Como prácticamente todas las salas capitulares de los grandes monasterios, la sala capitular es también un hermoso compendio arquitectónico, en el que la piedra tiende a representar, por la forma de las columnas y las claves que sostienen la bóveda, ese santuario u oasis de palmeras, cuyo complejo simbolismo queda reflejado en al menos dos de los Libros Sagrados más representativos: la Biblia y el Corán.
 
La cilla y la cocina, aparte de ser dos de los lugares más antiguos del monasterios, esconden numerosos secretos. No sólo en ellos se expone una necrópolis con tumbas antropomorfas y algún sarcófago de impresionantes proporciones -que, según la hermana, pudo pertenecer a algún caballero templario, observándose en su voz cierta amargura cuando describió el trágico fin de éstos hermanos-, sino que también, curiosamente, es donde mayor número de marcas de cantería se registran, detallándose, entre otras, la estrella de cinco puntas.
 
La iglesia, abierta de par en par, es el único lugar donde, curiosamente también, se permite tomar cuantas fotografías se quiera.

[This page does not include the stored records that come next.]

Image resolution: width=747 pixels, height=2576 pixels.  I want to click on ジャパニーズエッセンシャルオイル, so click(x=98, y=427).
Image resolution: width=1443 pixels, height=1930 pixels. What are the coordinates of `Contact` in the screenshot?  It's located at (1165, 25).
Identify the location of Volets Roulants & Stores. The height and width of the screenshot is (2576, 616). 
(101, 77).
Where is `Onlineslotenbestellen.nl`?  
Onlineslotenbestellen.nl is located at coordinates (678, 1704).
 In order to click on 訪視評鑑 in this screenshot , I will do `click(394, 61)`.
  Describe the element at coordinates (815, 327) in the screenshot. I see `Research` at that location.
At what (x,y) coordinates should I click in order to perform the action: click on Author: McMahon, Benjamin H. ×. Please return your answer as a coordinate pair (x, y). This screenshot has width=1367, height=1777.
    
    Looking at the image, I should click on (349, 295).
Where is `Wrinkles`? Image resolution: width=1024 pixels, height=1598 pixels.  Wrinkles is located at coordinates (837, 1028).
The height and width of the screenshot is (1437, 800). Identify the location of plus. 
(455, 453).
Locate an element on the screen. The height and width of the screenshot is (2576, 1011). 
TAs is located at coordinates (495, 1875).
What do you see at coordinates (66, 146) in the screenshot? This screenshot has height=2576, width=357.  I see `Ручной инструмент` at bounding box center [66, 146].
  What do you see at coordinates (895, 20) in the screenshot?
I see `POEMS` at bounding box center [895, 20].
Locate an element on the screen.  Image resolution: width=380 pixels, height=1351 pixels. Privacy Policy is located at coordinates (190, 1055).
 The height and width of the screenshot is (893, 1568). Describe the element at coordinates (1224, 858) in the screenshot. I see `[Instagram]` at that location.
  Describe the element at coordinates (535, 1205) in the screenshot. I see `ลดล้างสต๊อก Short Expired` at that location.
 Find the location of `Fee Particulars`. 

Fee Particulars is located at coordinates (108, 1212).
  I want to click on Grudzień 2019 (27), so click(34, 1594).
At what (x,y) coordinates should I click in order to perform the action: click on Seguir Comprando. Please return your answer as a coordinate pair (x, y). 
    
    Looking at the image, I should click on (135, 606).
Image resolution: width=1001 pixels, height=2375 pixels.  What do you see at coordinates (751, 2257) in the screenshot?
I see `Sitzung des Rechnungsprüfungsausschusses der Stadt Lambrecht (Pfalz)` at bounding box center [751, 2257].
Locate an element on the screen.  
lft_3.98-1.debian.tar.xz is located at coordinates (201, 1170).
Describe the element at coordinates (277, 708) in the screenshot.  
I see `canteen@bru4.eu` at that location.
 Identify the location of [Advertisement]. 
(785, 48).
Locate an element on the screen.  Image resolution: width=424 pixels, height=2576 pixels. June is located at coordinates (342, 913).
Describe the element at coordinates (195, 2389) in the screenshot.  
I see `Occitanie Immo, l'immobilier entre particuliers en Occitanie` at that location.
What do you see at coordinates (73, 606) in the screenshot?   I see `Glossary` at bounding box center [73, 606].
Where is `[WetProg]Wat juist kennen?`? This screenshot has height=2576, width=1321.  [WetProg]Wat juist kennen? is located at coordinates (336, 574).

También en su interior reposan algunos sarcófagos de piedra, totalmente anónimos y carentes de simbología, a excepción de los perros o leones sobre los que reposan. Hermosos y austeros en su conjunto, el ábside principal y los absidiolos muestran una arquitectura muy particular. Una arquitectura sobre cuyas formas se debería meditar, pues si en la sala capitular -como ya se ha dicho que ocurre en numerosas salas capitulares de los grandes monasterios-, no es difícil observar ese bosquecillo u oasis con la simbólicamente forma de la palmera actuando como bóveda, un vistazo a las claves de bóveda y las nervaduras que las componen, sobre todo en el ábside principal, nos recordará otra de las formas simbólicas que también constituyen todo un compendio de simbología y que fueron utilizadas por los canteros medievales: la pata de oca.
 
En definitiva, Real Abadía Cisterciense de San Pedro de Arroyo: un lugar por descubrir.